Which do you prefer if you are picking between the Lightning Claw, Power Fist, Chain Fist and Thunder Hammer. Has the change in close combat mechanics between 6th and 5th altered this choice for you? How many of you are taking advantage of the new rule for specialist weapons and doing a mixed pair?

I know that the combination of a lightning claw and a power fist is a fairly potent melee oriented character choice. It gives them the ability to hit on initiative or wait until I1 for the TEQ killing punch. If I am building a basic CSM lord and do not want to get a relic, this is a great choice.

What choices, and tactics have you adapted for the new rules of the specialist melee weapons in 6th edition?


----------



## Xabre (Dec 20, 2006)

I'm a huge fan of the 'Powerscythe' for my conversions; basically this is how I describe a weapon that a character is so skilled with a polearm that he can twirl it with the speed (and cutting edge) of a sword, or slow the weapon down for a brutal slash. I use this for either the Power Sword/Axe combo (Chaos Termies with two weapons), or the Fisticlaw.

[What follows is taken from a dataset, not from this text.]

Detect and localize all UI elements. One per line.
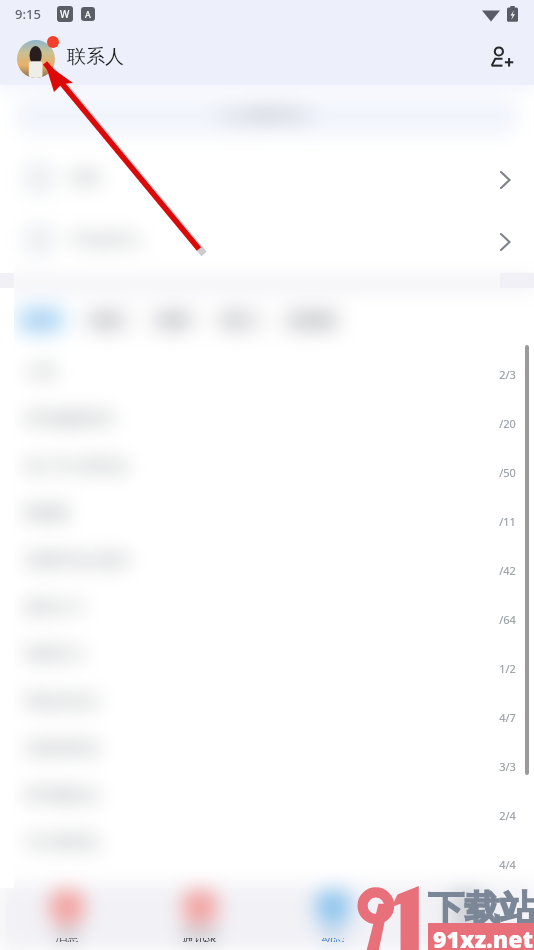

If I had to choose one, I'd go with the Claw, for the same reasons I went with the Sword in your other thread; it's an average weapon for all comers. If I need a high strength, I'd much rather shoot something with a lascannon.


----------



## ntaw (Jul 20, 2012)

Individually:
1: claw
2: hammer
3. fist

Combinations, points allowing:

1. claw/hammer
2. claw/fist

5 points for concussive matters against MC's in my meta.


----------



## AAAAAAAAARRRGGHH (Apr 17, 2009)

Seeing as my CSM can't get hammers I'd have to say it's a tie. I don't think my unit champions really need the claws and the Champion of Chaos rule makes fists pointless on them too. My Chaos Lords however always brings both when not suiting up with a daemon weapon.

Edit; Completely forgot about the Chainfist, which I tend to use more than the powerfist. Whenever I use my terminator lord he always comes rocking out with his claws and a huge tablesaw fused to his armour! That extra d6 has made my day quite a few times, so I have to say that I love it.


----------



## coke123 (Sep 4, 2010)

On most characters, either a lightning or wolf claw.

With challenges, powerfists just seem like a liability these days. Although nemesis daemon hammers are pretty good.


----------